Exercise description
Search the listing for "Wethered" and copy every line where it appears.

==*==

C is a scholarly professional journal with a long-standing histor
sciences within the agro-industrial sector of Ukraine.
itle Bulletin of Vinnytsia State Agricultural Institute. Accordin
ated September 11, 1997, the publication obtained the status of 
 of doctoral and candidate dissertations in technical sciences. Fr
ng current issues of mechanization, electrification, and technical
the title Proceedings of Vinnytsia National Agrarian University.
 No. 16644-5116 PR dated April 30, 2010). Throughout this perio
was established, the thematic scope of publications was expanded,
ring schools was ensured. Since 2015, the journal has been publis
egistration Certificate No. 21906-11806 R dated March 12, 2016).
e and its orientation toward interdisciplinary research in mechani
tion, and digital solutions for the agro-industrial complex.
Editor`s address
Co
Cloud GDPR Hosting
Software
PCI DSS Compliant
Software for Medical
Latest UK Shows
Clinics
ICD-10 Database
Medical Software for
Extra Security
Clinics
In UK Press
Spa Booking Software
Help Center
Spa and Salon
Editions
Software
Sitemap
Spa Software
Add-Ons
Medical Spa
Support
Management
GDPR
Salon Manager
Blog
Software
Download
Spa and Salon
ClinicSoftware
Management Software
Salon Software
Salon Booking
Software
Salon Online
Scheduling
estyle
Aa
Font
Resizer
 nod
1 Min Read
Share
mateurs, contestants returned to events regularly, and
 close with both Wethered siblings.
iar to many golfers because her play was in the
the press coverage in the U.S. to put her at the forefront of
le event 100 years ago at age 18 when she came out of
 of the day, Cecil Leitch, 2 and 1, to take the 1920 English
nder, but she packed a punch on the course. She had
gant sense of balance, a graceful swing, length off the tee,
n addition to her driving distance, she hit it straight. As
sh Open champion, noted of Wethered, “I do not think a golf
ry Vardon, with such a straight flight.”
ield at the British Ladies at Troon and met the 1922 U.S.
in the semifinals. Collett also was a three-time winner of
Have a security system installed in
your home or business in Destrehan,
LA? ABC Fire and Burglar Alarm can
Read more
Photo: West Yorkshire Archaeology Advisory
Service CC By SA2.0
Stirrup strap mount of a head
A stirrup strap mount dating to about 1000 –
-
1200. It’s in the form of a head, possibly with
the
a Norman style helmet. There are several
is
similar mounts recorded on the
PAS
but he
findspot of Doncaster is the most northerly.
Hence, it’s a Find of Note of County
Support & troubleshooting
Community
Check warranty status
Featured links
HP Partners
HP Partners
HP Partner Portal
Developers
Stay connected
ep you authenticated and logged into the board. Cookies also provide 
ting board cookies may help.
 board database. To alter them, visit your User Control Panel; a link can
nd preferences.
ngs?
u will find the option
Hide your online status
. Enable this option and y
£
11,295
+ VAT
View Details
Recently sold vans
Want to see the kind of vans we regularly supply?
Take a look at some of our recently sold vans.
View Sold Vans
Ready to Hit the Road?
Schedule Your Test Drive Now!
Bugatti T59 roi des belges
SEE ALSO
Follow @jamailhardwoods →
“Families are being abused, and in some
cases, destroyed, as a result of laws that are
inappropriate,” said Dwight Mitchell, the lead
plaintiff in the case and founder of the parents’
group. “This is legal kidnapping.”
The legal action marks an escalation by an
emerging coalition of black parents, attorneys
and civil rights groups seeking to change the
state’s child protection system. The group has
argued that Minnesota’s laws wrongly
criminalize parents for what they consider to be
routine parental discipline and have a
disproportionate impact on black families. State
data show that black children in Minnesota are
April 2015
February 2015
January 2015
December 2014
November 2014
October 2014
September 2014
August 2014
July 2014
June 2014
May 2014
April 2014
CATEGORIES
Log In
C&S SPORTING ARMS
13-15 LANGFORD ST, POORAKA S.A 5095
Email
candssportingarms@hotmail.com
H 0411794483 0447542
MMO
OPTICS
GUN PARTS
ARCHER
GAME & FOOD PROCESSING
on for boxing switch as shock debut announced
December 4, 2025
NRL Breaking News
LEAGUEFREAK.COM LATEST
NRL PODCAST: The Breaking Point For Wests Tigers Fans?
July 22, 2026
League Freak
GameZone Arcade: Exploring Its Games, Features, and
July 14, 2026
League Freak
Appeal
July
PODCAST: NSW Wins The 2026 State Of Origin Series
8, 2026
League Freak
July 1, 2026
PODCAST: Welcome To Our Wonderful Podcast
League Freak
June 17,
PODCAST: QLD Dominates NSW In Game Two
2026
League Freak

==*==

Finished exercise
 close with both Wethered siblings.
sh Open champion, noted of Wethered, “I do not think a golf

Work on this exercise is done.